**TASK OBJECTIVE**
Among the entries that follow, some lines contain the word "Cozumel". Show all of them.

**DATA SECTION**
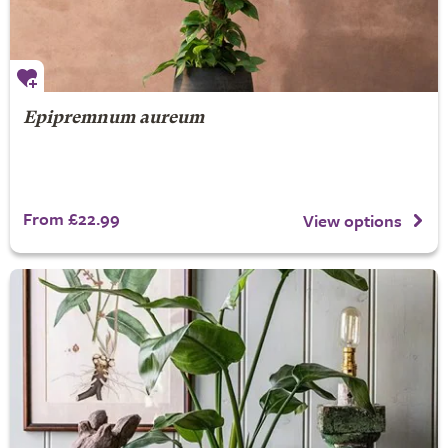
Epipremnum aureum
From £22.99
View options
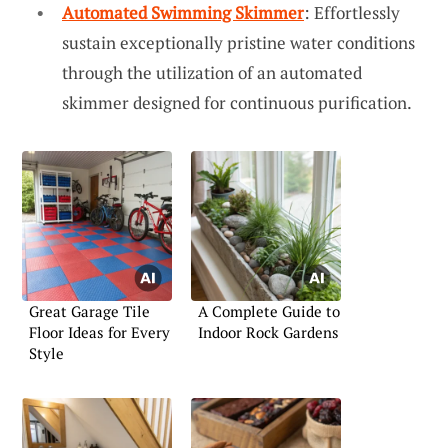
Automated Swimming Skimmer
: Effortlessly
sustain exceptionally pristine water conditions
through the utilization of an automated
skimmer designed for continuous purification.
Great Garage Tile
A Complete Guide to
Floor Ideas for Every
Indoor Rock Gardens
Style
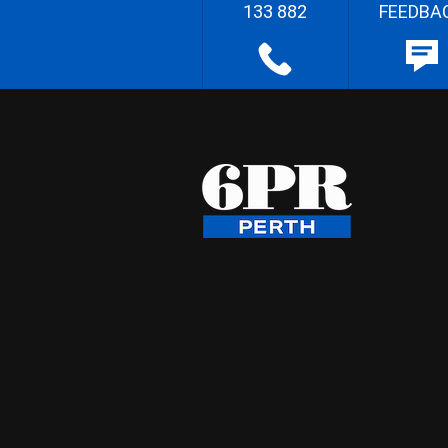
133 882
FEEDBA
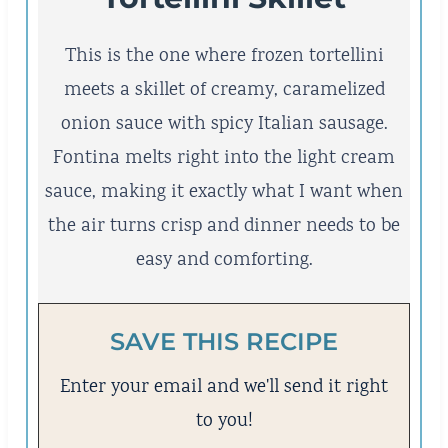
This is the one where frozen tortellini
meets a skillet of creamy, caramelized
onion sauce with spicy Italian sausage.
Fontina melts right into the light cream
sauce, making it exactly what I want when
the air turns crisp and dinner needs to be
easy and comforting.
SAVE THIS RECIPE
Enter your email and we'll send it right
to you!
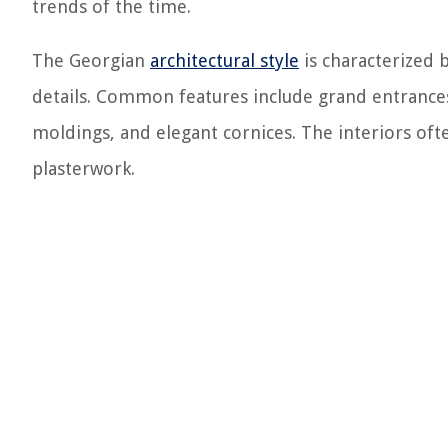
trends of the time.
The Georgian
architectural style
is characterized b
details. Common features include grand entrances
moldings, and elegant cornices. The interiors ofte
plasterwork.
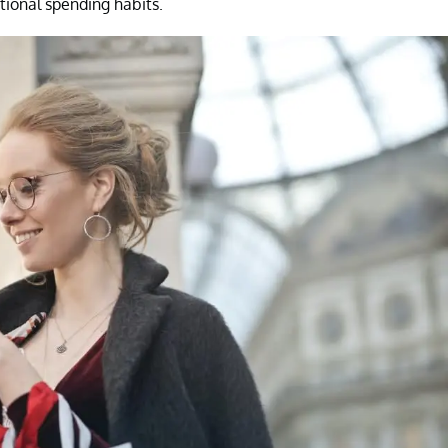
tional spending habits.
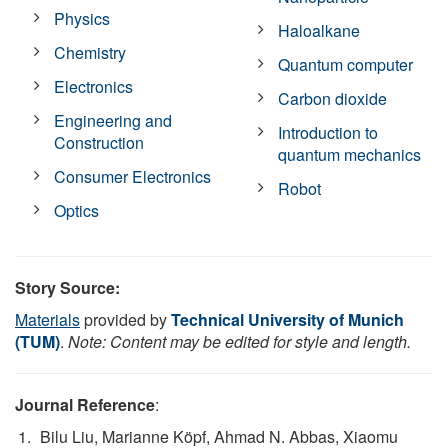
Physics
Haloalkane
Chemistry
Quantum computer
Electronics
Carbon dioxide
Engineering and
Introduction to
Construction
quantum mechanics
Consumer Electronics
Robot
Optics
Story Source:
Materials
provided by
Technical University of Munich
(TUM)
.
Note: Content may be edited for style and length.
Journal Reference
:
Bilu Liu, Marianne Köpf, Ahmad N. Abbas, Xiaomu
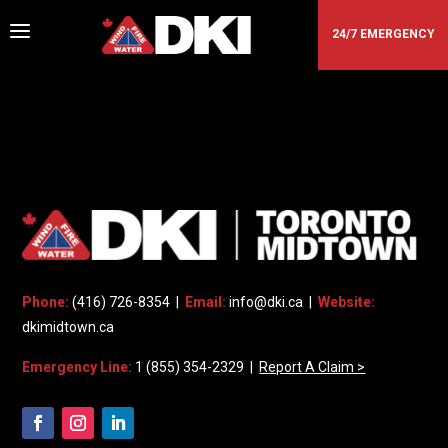
a
24/7 EMERGENCY
DKI - MIDTOWN TORONTO
Phone:
(416) 726-8354 |
Email:
info@dki.ca
|
Website:
dkimidtown.ca
Emergency Line:
1 (855) 354-2329 |
Report A Claim >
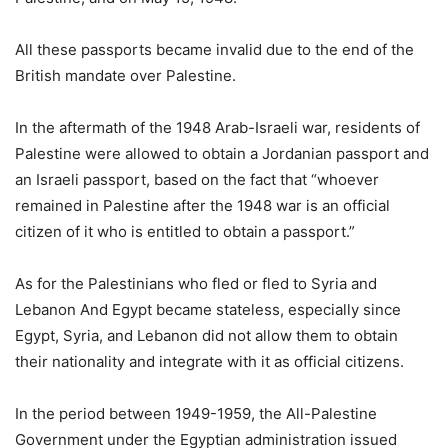
All these passports became invalid due to the end of the
British mandate over Palestine.
In the aftermath of the 1948 Arab-Israeli war, residents of
Palestine were allowed to obtain a Jordanian passport and
an Israeli passport, based on the fact that “whoever
remained in Palestine after the 1948 war is an official
citizen of it who is entitled to obtain a passport.”
As for the Palestinians who fled or fled to Syria and
Lebanon And Egypt became stateless, especially since
Egypt, Syria, and Lebanon did not allow them to obtain
their nationality and integrate with it as official citizens.
In the period between 1949-1959, the All-Palestine
Government under the Egyptian administration issued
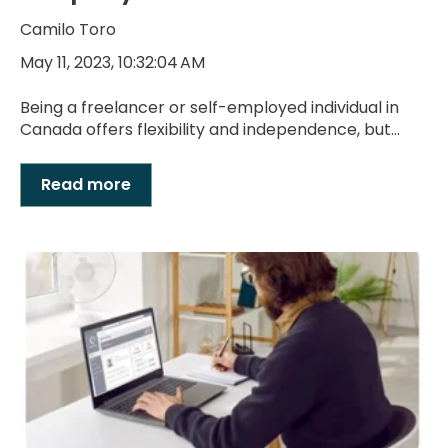
Camilo Toro
May 11, 2023, 10:32:04 AM
Being a freelancer or self-employed individual in
Canada offers flexibility and independence, but...
Read more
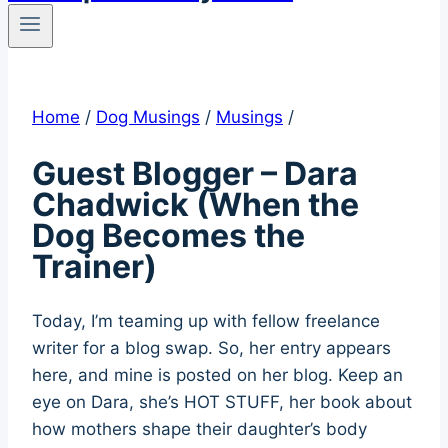
Home
/
Dog Musings
/
Musings
/
Guest Blogger – Dara
Chadwick (When the
Dog Becomes the
Trainer)
Today, I’m teaming up with fellow freelance
writer for a blog swap. So, her entry appears
here, and mine is posted on her blog. Keep an
eye on Dara, she’s HOT STUFF, her book about
how mothers shape their daughter’s body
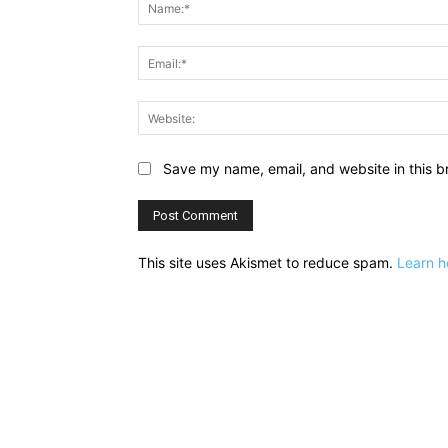
Save my name, email, and website in this b
This site uses Akismet to reduce spam.
Learn h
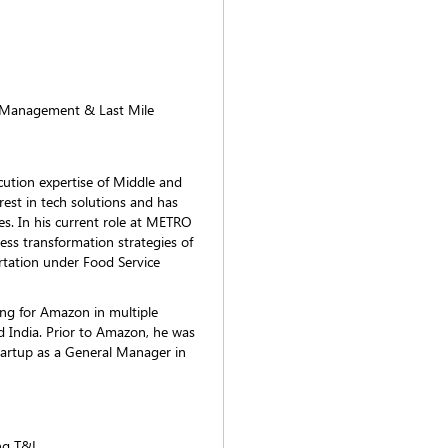
t Management & Last Mile
cution expertise of Middle and
rest in tech solutions and has
s. In his current role at METRO
ess transformation strategies of
tation under Food Service
ing for Amazon in multiple
India. Prior to Amazon, he was
 startup as a General Manager in
ng T&L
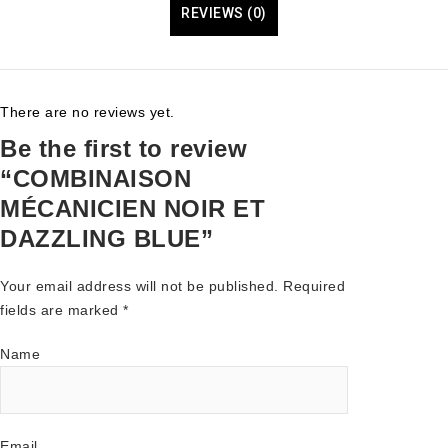
REVIEWS (0)
There are no reviews yet.
Be the first to review
“COMBINAISON
MÉCANICIEN NOIR ET
DAZZLING BLUE”
Your email address will not be published.
Required
fields are marked
*
Name
Email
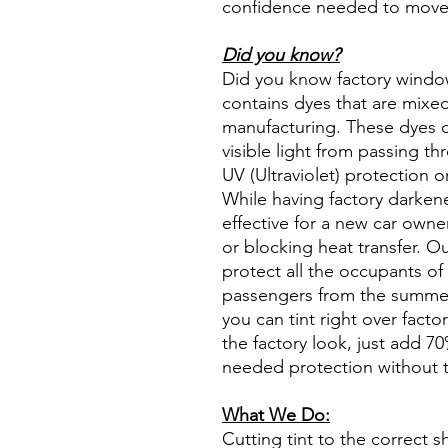
confidence needed to move f
Did you know?
Did you know factory window t
contains dyes that are mixed 
manufacturing. These dyes 
visible light from passing th
UV (Ultraviolet) protection o
While having factory darken
effective for a new car owne
or blocking heat transfer. Ou
protect all the occupants of 
passengers from the summer 
you can tint right over fact
the factory look, just add 70%
needed protection without t
What We Do:
Cutting tint to the correct s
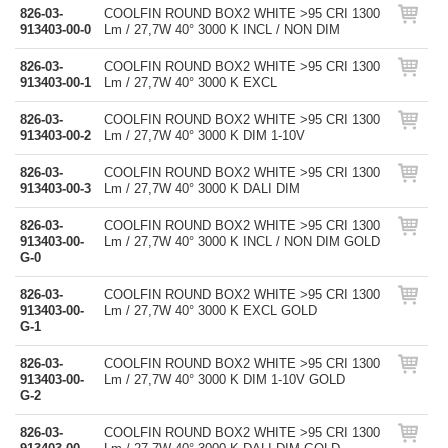
826-03-
COOLFIN ROUND BOX2 WHITE >95 CRI 1300
913403-00-0
Lm / 27,7W 40° 3000 K INCL / NON DIM
826-03-
COOLFIN ROUND BOX2 WHITE >95 CRI 1300
913403-00-1
Lm / 27,7W 40° 3000 K EXCL
826-03-
COOLFIN ROUND BOX2 WHITE >95 CRI 1300
913403-00-2
Lm / 27,7W 40° 3000 K DIM 1-10V
826-03-
COOLFIN ROUND BOX2 WHITE >95 CRI 1300
913403-00-3
Lm / 27,7W 40° 3000 K DALI DIM
826-03-
COOLFIN ROUND BOX2 WHITE >95 CRI 1300
913403-00-
Lm / 27,7W 40° 3000 K INCL / NON DIM GOLD
G-0
826-03-
COOLFIN ROUND BOX2 WHITE >95 CRI 1300
913403-00-
Lm / 27,7W 40° 3000 K EXCL GOLD
G-1
826-03-
COOLFIN ROUND BOX2 WHITE >95 CRI 1300
913403-00-
Lm / 27,7W 40° 3000 K DIM 1-10V GOLD
G-2
826-03-
COOLFIN ROUND BOX2 WHITE >95 CRI 1300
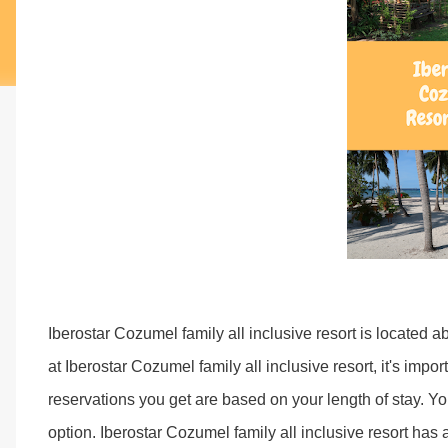
Iberostar Cozumel family all inclusive resort is located 
at Iberostar Cozumel family all inclusive resort, it's impo
reservations you get are based on your length of stay. Y
option. Iberostar Cozumel family all inclusive resort has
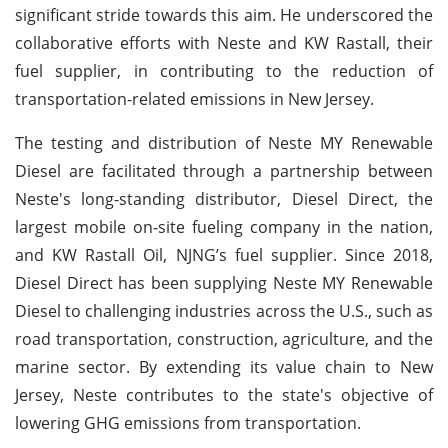
significant stride towards this aim. He underscored the
collaborative efforts with Neste and KW Rastall, their
fuel supplier, in contributing to the reduction of
transportation-related emissions in New Jersey.
The testing and distribution of Neste MY Renewable
Diesel are facilitated through a partnership between
Neste's long-standing distributor, Diesel Direct, the
largest mobile on-site fueling company in the nation,
and KW Rastall Oil, NJNG’s fuel supplier. Since 2018,
Diesel Direct has been supplying Neste MY Renewable
Diesel to challenging industries across the U.S., such as
road transportation, construction, agriculture, and the
marine sector. By extending its value chain to New
Jersey, Neste contributes to the state's objective of
lowering GHG emissions from transportation.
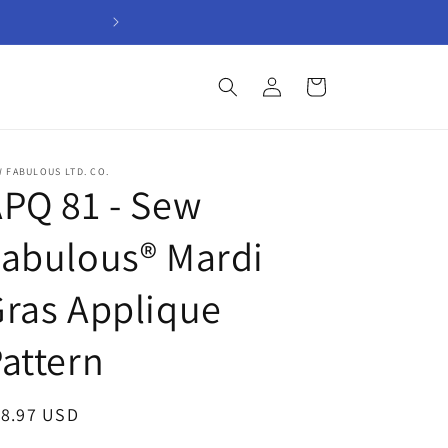
Welcome to Sew Fabul
Log
Cart
in
 FABULOUS LTD. CO.
PQ 81 - Sew
abulous® Mardi
ras Applique
attern
egular
18.97 USD
ice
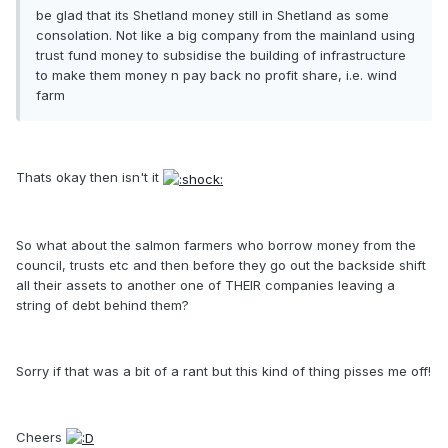
be glad that its Shetland money still in Shetland as some
consolation. Not like a big company from the mainland using
trust fund money to subsidise the building of infrastructure
to make them money n pay back no profit share, i.e. wind
farm
Thats okay then isn't it
So what about the salmon farmers who borrow money from the
council, trusts etc and then before they go out the backside shift
all their assets to another one of THEIR companies leaving a
string of debt behind them?
Sorry if that was a bit of a rant but this kind of thing pisses me off!
Cheers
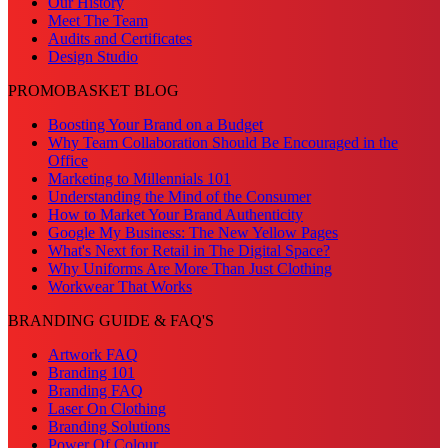
Our History
Meet The Team
Audits and Certificates
Design Studio
PROMOBASKET BLOG
Boosting Your Brand on a Budget
Why Team Collaboration Should Be Encouraged in the
Office
Marketing to Millennials 101
Understanding the Mind of the Consumer
How to Market Your Brand Authenticity
Google My Business: The New Yellow Pages
What's Next for Retail in The Digital Space?
Why Uniforms Are More Than Just Clothing
Workwear That Works
BRANDING GUIDE & FAQ'S
Artwork FAQ
Branding 101
Branding FAQ
Laser On Clothing
Branding Solutions
Power Of Colour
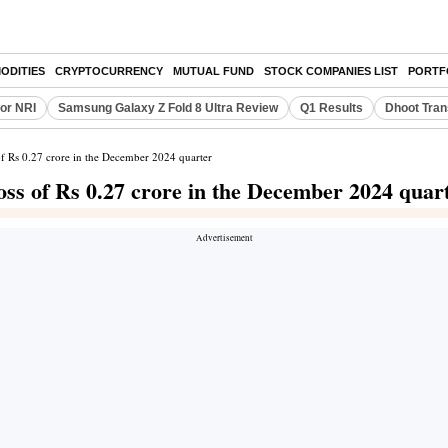
ODITIES
CRYPTOCURRENCY
MUTUAL FUND
STOCK COMPANIES LIST
PORTF
or NRI
Samsung Galaxy Z Fold 8 Ultra Review
Q1 Results
Dhoot Tran
of Rs 0.27 crore in the December 2024 quarter
oss of Rs 0.27 crore in the December 2024 quar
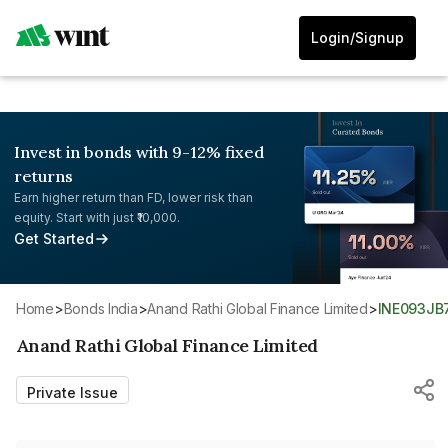
Login/Signup
Invest in bonds with 9-12% fixed
returns
Earn higher return than FD, lower risk than
equity. Start with just ₹10,000.
Get Started
Home
>
Bonds India
>
Anand Rathi Global Finance Limited
>
INE093JB
Anand Rathi Global Finance Limited
Private Issue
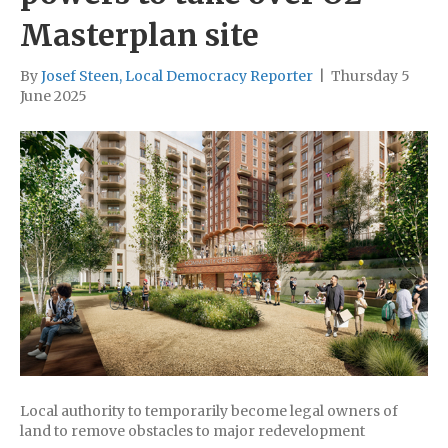
Masterplan site
By
Josef Steen, Local Democracy Reporter
|
Thursday 5
June 2025
Local authority to temporarily become legal owners of
land to remove obstacles to major redevelopment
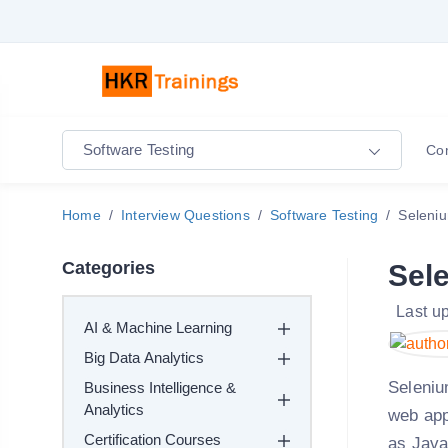
Software Testing
Co
Home
Interview Questions
Software Testing
Seleniu
Categories
Sel
Last u
AI & Machine Learning
Big Data Analytics
Seleniu
Business Intelligence &
Analytics
web app
Certification Courses
as Java,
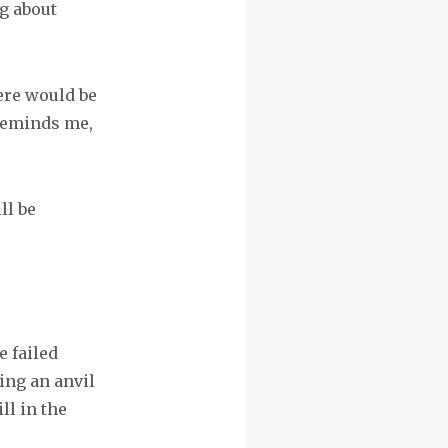
g about
ere would be
 reminds me,
ll be
 failed
ing an anvil
ll in the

**EXPECTED ANSWER**
Iberostar Cozumel family all inclusive resort is located 
at Iberostar Cozumel family all inclusive resort, it's impo
option. Iberostar Cozumel family all inclusive resort has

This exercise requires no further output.